Carrey is Carl Allen, a man mired in negativity. He's reeling from his recent divorce, and his career is going nowhere. He avoids socializing with his friends--he'd rather hang out at the video store.(I can identify with that!) Then he finds himself at a seminar run by a fanatical guru named Terrence (Terence Stamp) who exhorts his followers to say YES to every possibility. Carl drinks the Kool-Aid, and his personality is transformed.

This is where the laughs get rolling.

Because he can't say no, Carl gives a ride to a homeless guy. (I won't reveal what happens, but it's one of the quirky/funnier scenes in the movie.) Carl ends up out of gas and stranded. We'd all view that as being a bummer, but that's when he meets Allison, (Zooey Deschanel) a free-spirit who writes off-beat lyrics and sings with a band. On Allison's motorbike, the two of them embark on a series of adventures and misadventures that will test the limits of Carl's new philosophy and his fledgling romance with Allison.

Deschanel is right for this part--she's just so darn wholesome looking and cute that I am hereby declaring that ZOOEY DESCHANEL IS THE NEW MEG RYAN! (The OLD Meg Ryan still has plenty left in the tank, but she'll have to be replaced eventually.)

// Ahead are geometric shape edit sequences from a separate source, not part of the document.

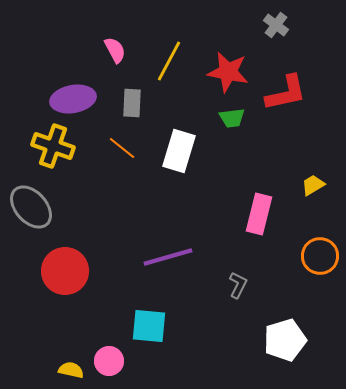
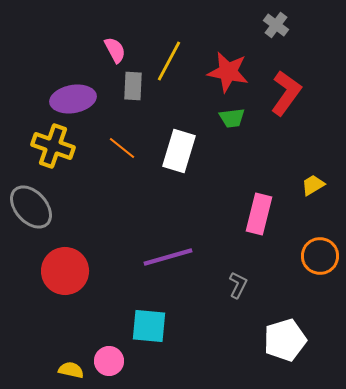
red L-shape: rotated 42 degrees counterclockwise
gray rectangle: moved 1 px right, 17 px up
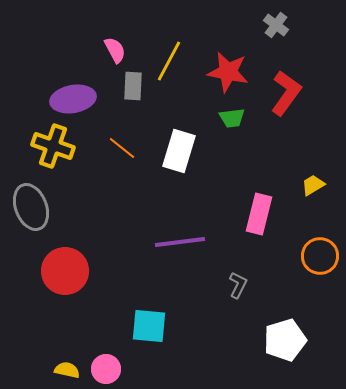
gray ellipse: rotated 21 degrees clockwise
purple line: moved 12 px right, 15 px up; rotated 9 degrees clockwise
pink circle: moved 3 px left, 8 px down
yellow semicircle: moved 4 px left
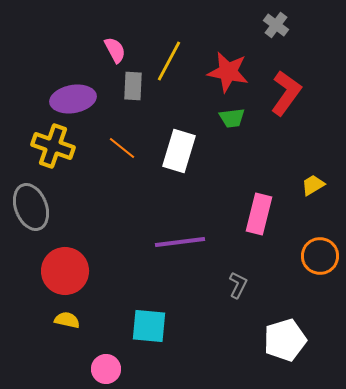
yellow semicircle: moved 50 px up
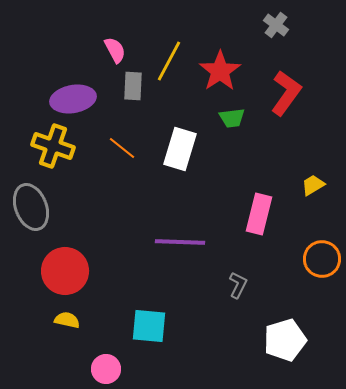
red star: moved 8 px left, 1 px up; rotated 27 degrees clockwise
white rectangle: moved 1 px right, 2 px up
purple line: rotated 9 degrees clockwise
orange circle: moved 2 px right, 3 px down
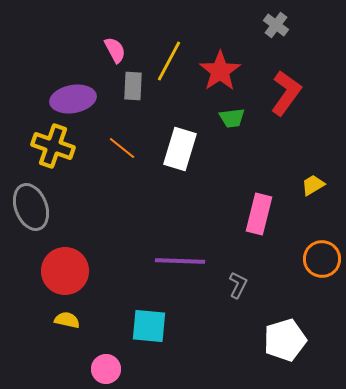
purple line: moved 19 px down
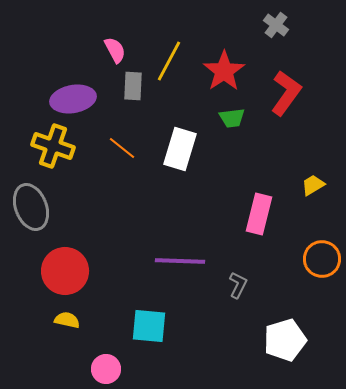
red star: moved 4 px right
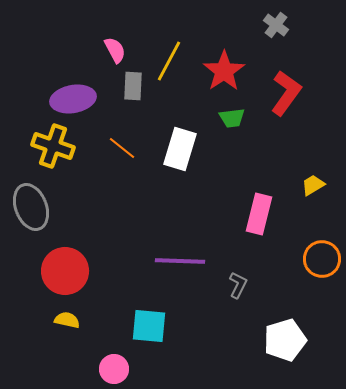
pink circle: moved 8 px right
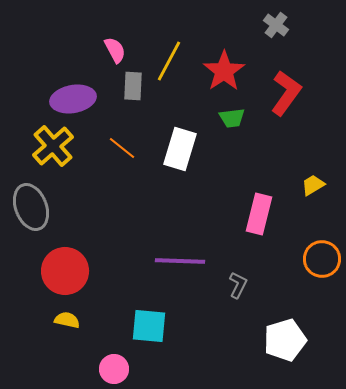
yellow cross: rotated 30 degrees clockwise
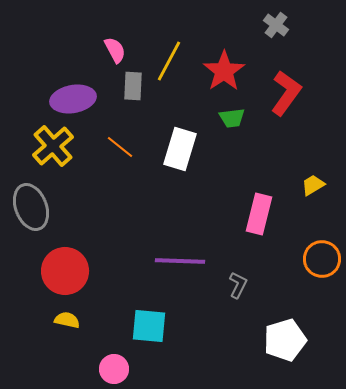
orange line: moved 2 px left, 1 px up
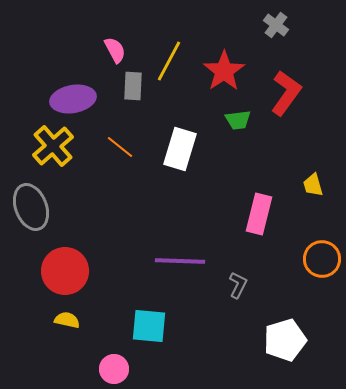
green trapezoid: moved 6 px right, 2 px down
yellow trapezoid: rotated 75 degrees counterclockwise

There are some interesting philosophical issues in play here. In line with Buddhist thinking is the idea that what may initially be interpreted as an unfortunate occurrence may, in time, turn out to be just the opposite. And something we're going ape-shit with ecstacy over (like Tom Cruise on Oprah's couch) might come back to bite us on the butt, because all of the future ramifications have yet to be revealed.

Brainwashing of any sort--whether it stems from religious dogma or military-style indoctrination that induces one to follow orders blindly and disregard one's own moral or ethical compass--denies the existential responsibility of making up your own mind in compliance with that little thing called your conscience. Saying yes to everything would undoubtedly open up a whole new world of possibilities--but, as Carl soon learns, it also exposes him to those who would take unfair advantage.

Who woulda thunk that a Jim Carrey movie would be this deep?